* _THE DATA_
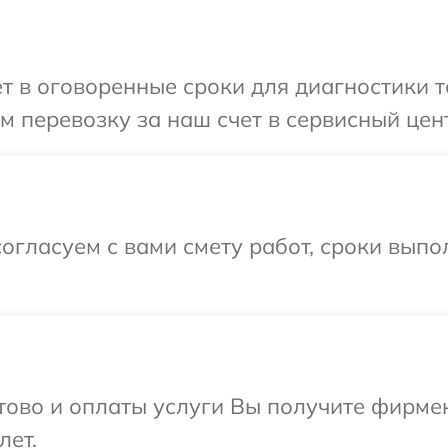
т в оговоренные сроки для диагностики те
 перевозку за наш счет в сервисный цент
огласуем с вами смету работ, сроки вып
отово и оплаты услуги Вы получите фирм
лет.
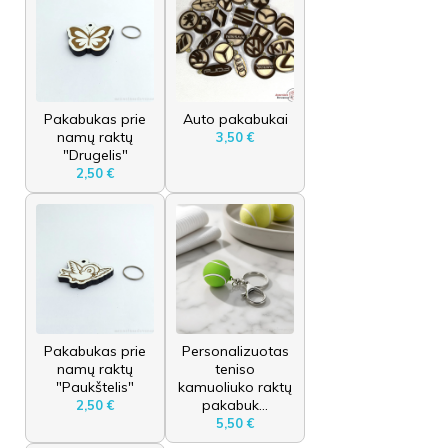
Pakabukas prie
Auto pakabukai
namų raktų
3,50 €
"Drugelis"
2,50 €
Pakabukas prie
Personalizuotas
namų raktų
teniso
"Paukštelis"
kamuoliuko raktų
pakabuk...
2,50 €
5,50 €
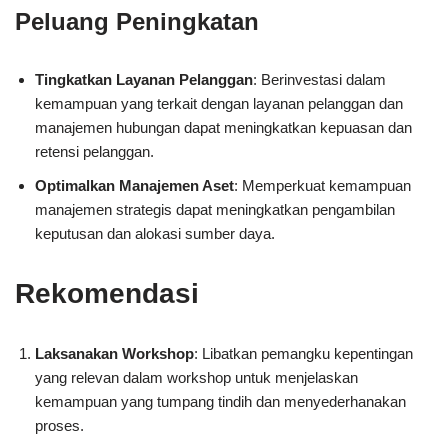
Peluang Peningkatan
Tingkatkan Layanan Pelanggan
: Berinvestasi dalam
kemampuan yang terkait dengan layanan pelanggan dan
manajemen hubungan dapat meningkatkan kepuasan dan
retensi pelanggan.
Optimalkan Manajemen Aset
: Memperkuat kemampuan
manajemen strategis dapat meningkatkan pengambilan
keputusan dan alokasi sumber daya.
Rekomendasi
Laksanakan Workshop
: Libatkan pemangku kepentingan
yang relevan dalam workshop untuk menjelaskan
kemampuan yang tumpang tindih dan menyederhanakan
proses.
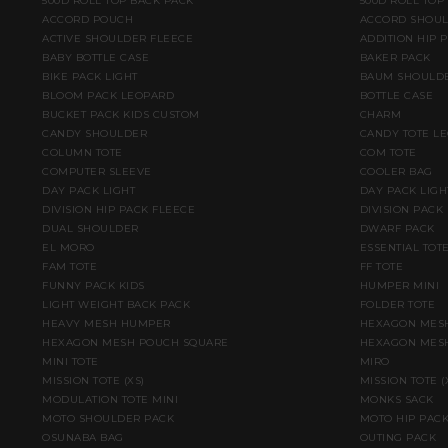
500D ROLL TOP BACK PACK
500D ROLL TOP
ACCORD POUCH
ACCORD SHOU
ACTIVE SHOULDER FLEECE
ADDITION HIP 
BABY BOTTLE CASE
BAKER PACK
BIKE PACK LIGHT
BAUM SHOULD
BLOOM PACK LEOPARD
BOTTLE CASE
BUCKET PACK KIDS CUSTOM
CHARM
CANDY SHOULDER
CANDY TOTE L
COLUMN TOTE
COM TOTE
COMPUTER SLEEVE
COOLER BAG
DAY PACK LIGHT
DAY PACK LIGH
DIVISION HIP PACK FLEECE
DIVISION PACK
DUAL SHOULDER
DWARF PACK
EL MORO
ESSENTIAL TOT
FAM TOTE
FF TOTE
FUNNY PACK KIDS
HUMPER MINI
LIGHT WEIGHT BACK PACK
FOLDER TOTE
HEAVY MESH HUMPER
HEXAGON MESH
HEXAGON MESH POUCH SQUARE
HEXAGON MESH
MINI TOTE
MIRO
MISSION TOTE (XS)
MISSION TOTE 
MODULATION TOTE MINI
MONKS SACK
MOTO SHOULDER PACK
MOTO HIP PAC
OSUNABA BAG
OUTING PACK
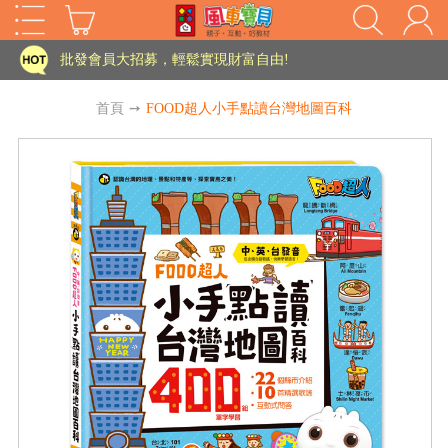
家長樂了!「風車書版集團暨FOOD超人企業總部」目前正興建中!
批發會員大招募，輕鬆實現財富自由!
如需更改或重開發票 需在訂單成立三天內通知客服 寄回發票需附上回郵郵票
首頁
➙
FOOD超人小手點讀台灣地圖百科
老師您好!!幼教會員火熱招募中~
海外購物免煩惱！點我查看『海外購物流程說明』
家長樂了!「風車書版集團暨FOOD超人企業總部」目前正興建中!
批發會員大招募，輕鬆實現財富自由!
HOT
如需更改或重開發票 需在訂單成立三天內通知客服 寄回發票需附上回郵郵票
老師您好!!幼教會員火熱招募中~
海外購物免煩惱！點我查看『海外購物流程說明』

...

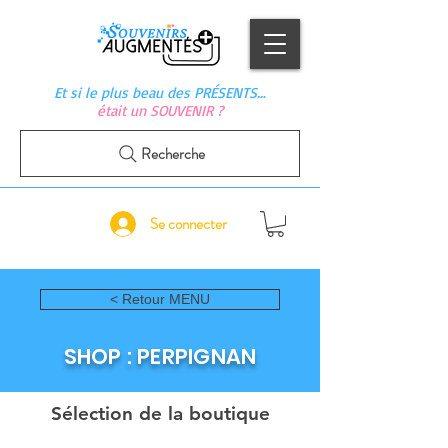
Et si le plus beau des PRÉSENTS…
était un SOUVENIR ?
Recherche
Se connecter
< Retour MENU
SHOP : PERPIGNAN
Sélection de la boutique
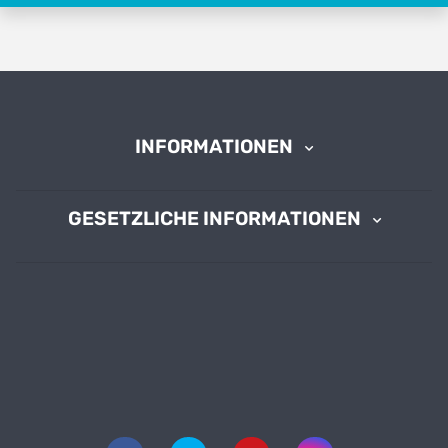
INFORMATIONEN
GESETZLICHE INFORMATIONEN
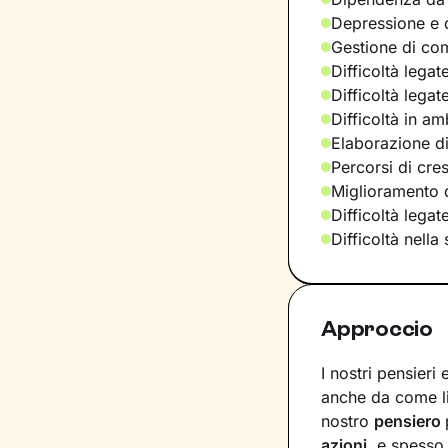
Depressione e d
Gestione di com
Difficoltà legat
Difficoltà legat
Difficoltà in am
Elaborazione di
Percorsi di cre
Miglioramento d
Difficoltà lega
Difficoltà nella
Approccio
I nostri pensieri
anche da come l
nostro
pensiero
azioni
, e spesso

* _WHAT THE TASK ASKS_
Starting at the line containing "т в оговоренные сроки для диагностики те" and stopping at the line containing "Laksanakan Workshop", output every line above exactly, both ends included, with pictures omitted.

* _WRITTEN RESPONSE_
т в оговоренные сроки для диагностики те
 перевозку за наш счет в сервисный цент
огласуем с вами смету работ, сроки вып
отово и оплаты услуги Вы получите фирм
лет.
Pakabukas prie
Auto pakabukai
namų raktų
3,50 €
"Drugelis"
2,50 €
Pakabukas prie
Personalizuotas
namų raktų
teniso
"Paukštelis"
kamuoliuko raktų
pakabuk...
2,50 €
5,50 €
Peluang Peningkatan
Tingkatkan Layanan Pelanggan
: Berinvestasi dalam
kemampuan yang terkait dengan layanan pelanggan dan
manajemen hubungan dapat meningkatkan kepuasan dan
retensi pelanggan.
Optimalkan Manajemen Aset
: Memperkuat kemampuan
manajemen strategis dapat meningkatkan pengambilan
keputusan dan alokasi sumber daya.
Rekomendasi
Laksanakan Workshop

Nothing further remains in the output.